Selon moi, ce texte d’envoi en mission ressemble à un « stage », à un entraînement (ce que les anglophones appellent « practicum »). Les douze doivent « se faire la main » pendant que le maître est encore là. Il les envoie donc faire leurs premiers « travaux pratiques » chez les leurs : « les brebis perdues de la maison d’Israël ». Les païens et les Samaritains ne font pas partie du milieu immédiat des douze, et c’est normal de supposer que Jésus facilite l’apprentissage de la mission en les envoyant d’abord vers ceux qui parlent le même langage qu’eux; ceux qui respirent le même air; ceux qui sont enracinés dans les mêmes traditions. Remarquons en passant qu’à de rares exceptions près, dans sa vie publique, Jésus lui-même, pourtant originaire de la « Galilée des nations », n’a pas joué la carte du cosmopolitisme. Ce qu’il demande ici aux douze, c’est exactement ce qu’il fait lui-même. C’est essentiellement parmi les enfants d’Israël qu’il a guéri des malades, purifié des lépreux, chassé des démons. C’est en Israël qu’il a inauguré le mode de vie des « prophètes chrétiens » qui est décrit ici : une vie d’itinérance dans un dépouillement poussé aux dernières limites, et que Jésus a résumé dans cette formule lapidaire : « Les oiseaux ont des nids, les renards ont des tanières, mais le Fils de l’homme n’a même pas une pierre où reposer sa tête. »

Les deux derniers versets du passage tel que je l’ai allongé donnent une indication sur la stratégie de Jésus. Il y affirme qu’au jugement dernier les villes qui n’auront pas bien accueilli ses envoyés seront traitées plus durement que Sodome et Gomorrhe. Cela sous-entend que dans un deuxième temps, la mission s’étendra à Sodome et Gomorrhe, aux païens, aux Samaritains et que ces derniers seront plus réceptifs.

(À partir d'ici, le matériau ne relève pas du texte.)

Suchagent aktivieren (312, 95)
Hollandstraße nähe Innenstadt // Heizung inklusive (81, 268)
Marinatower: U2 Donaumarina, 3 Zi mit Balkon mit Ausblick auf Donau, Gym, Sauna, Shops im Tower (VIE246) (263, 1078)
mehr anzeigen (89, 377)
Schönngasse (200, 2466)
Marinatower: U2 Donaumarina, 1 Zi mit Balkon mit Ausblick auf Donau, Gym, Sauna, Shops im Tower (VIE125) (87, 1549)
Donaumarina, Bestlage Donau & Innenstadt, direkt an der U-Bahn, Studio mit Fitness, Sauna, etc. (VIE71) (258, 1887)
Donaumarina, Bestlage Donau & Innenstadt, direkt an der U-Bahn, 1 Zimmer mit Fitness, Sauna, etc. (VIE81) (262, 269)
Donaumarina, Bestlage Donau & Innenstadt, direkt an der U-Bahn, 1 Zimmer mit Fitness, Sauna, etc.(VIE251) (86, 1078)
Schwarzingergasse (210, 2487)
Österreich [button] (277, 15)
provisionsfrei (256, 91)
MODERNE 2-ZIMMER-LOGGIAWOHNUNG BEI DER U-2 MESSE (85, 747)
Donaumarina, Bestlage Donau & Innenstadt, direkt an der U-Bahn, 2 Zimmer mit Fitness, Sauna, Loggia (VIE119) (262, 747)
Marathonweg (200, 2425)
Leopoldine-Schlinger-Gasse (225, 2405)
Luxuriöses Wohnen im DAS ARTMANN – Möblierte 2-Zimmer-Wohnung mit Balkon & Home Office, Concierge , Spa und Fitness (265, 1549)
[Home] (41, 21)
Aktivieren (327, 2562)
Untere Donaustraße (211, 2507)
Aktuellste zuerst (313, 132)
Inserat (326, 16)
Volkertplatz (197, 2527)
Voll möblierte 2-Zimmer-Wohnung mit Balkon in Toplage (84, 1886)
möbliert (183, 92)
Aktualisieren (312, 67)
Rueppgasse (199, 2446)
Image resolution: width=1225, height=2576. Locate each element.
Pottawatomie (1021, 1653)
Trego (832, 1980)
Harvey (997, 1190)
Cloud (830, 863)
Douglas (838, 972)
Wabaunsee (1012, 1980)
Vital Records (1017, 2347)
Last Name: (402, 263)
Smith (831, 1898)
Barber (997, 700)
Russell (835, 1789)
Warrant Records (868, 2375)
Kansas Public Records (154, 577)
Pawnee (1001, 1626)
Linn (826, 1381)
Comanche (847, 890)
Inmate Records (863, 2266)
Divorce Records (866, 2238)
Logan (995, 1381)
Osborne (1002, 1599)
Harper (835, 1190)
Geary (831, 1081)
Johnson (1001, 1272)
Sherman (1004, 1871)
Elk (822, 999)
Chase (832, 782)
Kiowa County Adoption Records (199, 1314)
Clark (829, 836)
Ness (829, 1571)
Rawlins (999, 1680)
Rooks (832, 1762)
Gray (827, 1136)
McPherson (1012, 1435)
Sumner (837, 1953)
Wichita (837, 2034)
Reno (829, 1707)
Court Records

Dans l’évangile de Matthieu cette progression par étapes est évidente. Ayant tout essayé pour se faire entendre des siens, sans succès, Jésus finit par monter sur la croix : il n’y a pas de plus grand amour que de donner sa vie pour ses amis! Mais la réciprocité dans l’amour ne se prescrit pas. C’est pourquoi, avant de retourner chez son Père le ressuscité élargit considérablement le territoire de la mission comme l’indique la célèbre finale de Matthieu que les exégètes anglophones ont appelé TheGreat Commission : « Tout pouvoir m’a été donné au ciel et sur la terre. Allez donc : de toutes les nations faites des disciples, les baptisant au nom du Père et du Fils, et du Saint Esprit, leur apprenant à garder tout ce que je vous ai prescrit. Et moi, je suis avec vous tous les jours jusqu’à la fin des temps » (Matthieu, 28, 18-20).